Task
Reproduce all entries word for word.

───── Dataset records

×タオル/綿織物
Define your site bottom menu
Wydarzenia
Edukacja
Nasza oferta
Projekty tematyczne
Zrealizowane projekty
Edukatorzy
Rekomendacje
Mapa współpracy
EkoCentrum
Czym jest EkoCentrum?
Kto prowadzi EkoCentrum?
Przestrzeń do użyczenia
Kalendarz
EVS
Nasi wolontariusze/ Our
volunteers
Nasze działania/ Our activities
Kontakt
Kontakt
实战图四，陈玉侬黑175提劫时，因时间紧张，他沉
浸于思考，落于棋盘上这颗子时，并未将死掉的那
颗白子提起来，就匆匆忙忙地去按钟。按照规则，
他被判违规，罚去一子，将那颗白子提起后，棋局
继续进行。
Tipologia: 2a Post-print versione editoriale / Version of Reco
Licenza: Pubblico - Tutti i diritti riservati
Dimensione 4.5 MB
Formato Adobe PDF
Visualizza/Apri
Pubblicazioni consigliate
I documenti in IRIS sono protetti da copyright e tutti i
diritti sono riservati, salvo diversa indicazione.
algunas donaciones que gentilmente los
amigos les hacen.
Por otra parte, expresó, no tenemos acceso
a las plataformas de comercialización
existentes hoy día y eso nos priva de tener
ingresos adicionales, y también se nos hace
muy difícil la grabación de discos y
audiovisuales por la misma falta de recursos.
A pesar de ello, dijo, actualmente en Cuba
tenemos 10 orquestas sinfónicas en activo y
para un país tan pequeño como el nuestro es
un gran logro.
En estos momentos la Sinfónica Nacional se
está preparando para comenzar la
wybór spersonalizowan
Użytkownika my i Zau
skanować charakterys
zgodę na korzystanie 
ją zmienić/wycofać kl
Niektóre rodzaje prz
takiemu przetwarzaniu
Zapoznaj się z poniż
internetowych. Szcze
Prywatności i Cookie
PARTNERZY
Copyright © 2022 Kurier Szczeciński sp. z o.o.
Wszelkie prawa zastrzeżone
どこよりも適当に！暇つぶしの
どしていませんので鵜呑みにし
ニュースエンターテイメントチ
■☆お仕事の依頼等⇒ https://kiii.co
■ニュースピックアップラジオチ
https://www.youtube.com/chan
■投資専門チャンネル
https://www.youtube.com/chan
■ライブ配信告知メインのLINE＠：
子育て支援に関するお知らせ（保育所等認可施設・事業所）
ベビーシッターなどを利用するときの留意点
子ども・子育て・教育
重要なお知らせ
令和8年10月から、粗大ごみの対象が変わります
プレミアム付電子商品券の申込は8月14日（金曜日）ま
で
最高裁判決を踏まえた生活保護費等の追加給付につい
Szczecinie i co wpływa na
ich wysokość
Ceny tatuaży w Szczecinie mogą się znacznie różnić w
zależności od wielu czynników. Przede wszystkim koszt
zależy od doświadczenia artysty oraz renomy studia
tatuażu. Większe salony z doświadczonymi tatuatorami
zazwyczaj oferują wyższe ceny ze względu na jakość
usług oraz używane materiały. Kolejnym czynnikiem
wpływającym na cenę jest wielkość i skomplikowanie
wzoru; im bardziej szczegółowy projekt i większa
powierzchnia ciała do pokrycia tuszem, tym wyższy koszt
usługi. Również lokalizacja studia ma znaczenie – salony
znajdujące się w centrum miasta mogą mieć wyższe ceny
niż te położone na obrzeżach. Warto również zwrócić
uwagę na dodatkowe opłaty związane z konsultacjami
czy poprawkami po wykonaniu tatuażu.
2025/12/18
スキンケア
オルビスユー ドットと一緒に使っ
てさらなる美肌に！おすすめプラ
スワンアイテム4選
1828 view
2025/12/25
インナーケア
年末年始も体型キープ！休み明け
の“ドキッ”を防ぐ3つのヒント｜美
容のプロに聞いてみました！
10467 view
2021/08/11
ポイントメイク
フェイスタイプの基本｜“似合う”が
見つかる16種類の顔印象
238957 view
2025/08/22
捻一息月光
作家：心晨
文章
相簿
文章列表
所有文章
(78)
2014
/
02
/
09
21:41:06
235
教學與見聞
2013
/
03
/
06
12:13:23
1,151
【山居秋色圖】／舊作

──────────

Problem solution
×タオル/綿織物
Define your site bottom menu
Wydarzenia
Edukacja
Nasza oferta
Projekty tematyczne
Zrealizowane projekty
Edukatorzy
Rekomendacje
Mapa współpracy
EkoCentrum
Czym jest EkoCentrum?
Kto prowadzi EkoCentrum?
Przestrzeń do użyczenia
Kalendarz
EVS
Nasi wolontariusze/ Our
volunteers
Nasze działania/ Our activities
Kontakt
Kontakt
实战图四，陈玉侬黑175提劫时，因时间紧张，他沉
浸于思考，落于棋盘上这颗子时，并未将死掉的那
颗白子提起来，就匆匆忙忙地去按钟。按照规则，
他被判违规，罚去一子，将那颗白子提起后，棋局
继续进行。
Tipologia: 2a Post-print versione editoriale / Version of Reco
Licenza: Pubblico - Tutti i diritti riservati
Dimensione 4.5 MB
Formato Adobe PDF
Visualizza/Apri
Pubblicazioni consigliate
I documenti in IRIS sono protetti da copyright e tutti i
diritti sono riservati, salvo diversa indicazione.
algunas donaciones que gentilmente los
amigos les hacen.
Por otra parte, expresó, no tenemos acceso
a las plataformas de comercialización
existentes hoy día y eso nos priva de tener
ingresos adicionales, y también se nos hace
muy difícil la grabación de discos y
audiovisuales por la misma falta de recursos.
A pesar de ello, dijo, actualmente en Cuba
tenemos 10 orquestas sinfónicas en activo y
para un país tan pequeño como el nuestro es
un gran logro.
En estos momentos la Sinfónica Nacional se
está preparando para comenzar la
wybór spersonalizowan
Użytkownika my i Zau
skanować charakterys
zgodę na korzystanie 
ją zmienić/wycofać kl
Niektóre rodzaje prz
takiemu przetwarzaniu
Zapoznaj się z poniż
internetowych. Szcze
Prywatności i Cookie
PARTNERZY
Copyright © 2022 Kurier Szczeciński sp. z o.o.
Wszelkie prawa zastrzeżone
どこよりも適当に！暇つぶしの
どしていませんので鵜呑みにし
ニュースエンターテイメントチ
■☆お仕事の依頼等⇒ https://kiii.co
■ニュースピックアップラジオチ
https://www.youtube.com/chan
■投資専門チャンネル
https://www.youtube.com/chan
■ライブ配信告知メインのLINE＠：
子育て支援に関するお知らせ（保育所等認可施設・事業所）
ベビーシッターなどを利用するときの留意点
子ども・子育て・教育
重要なお知らせ
令和8年10月から、粗大ごみの対象が変わります
プレミアム付電子商品券の申込は8月14日（金曜日）ま
で
最高裁判決を踏まえた生活保護費等の追加給付につい
Szczecinie i co wpływa na
ich wysokość
Ceny tatuaży w Szczecinie mogą się znacznie różnić w
zależności od wielu czynników. Przede wszystkim koszt
zależy od doświadczenia artysty oraz renomy studia
tatuażu. Większe salony z doświadczonymi tatuatorami
zazwyczaj oferują wyższe ceny ze względu na jakość
usług oraz używane materiały. Kolejnym czynnikiem
wpływającym na cenę jest wielkość i skomplikowanie
wzoru; im bardziej szczegółowy projekt i większa
powierzchnia ciała do pokrycia tuszem, tym wyższy koszt
usługi. Również lokalizacja studia ma znaczenie – salony
znajdujące się w centrum miasta mogą mieć wyższe ceny
niż te położone na obrzeżach. Warto również zwrócić
uwagę na dodatkowe opłaty związane z konsultacjami
czy poprawkami po wykonaniu tatuażu.
2025/12/18
スキンケア
オルビスユー ドットと一緒に使っ
てさらなる美肌に！おすすめプラ
スワンアイテム4選
1828 view
2025/12/25
インナーケア
年末年始も体型キープ！休み明け
の“ドキッ”を防ぐ3つのヒント｜美
容のプロに聞いてみました！
10467 view
2021/08/11
ポイントメイク
フェイスタイプの基本｜“似合う”が
見つかる16種類の顔印象
238957 view
2025/08/22
捻一息月光
作家：心晨
文章
相簿
文章列表
所有文章
(78)
2014
/
02
/
09
21:41:06
235
教學與見聞
2013
/
03
/
06
12:13:23
1,151
【山居秋色圖】／舊作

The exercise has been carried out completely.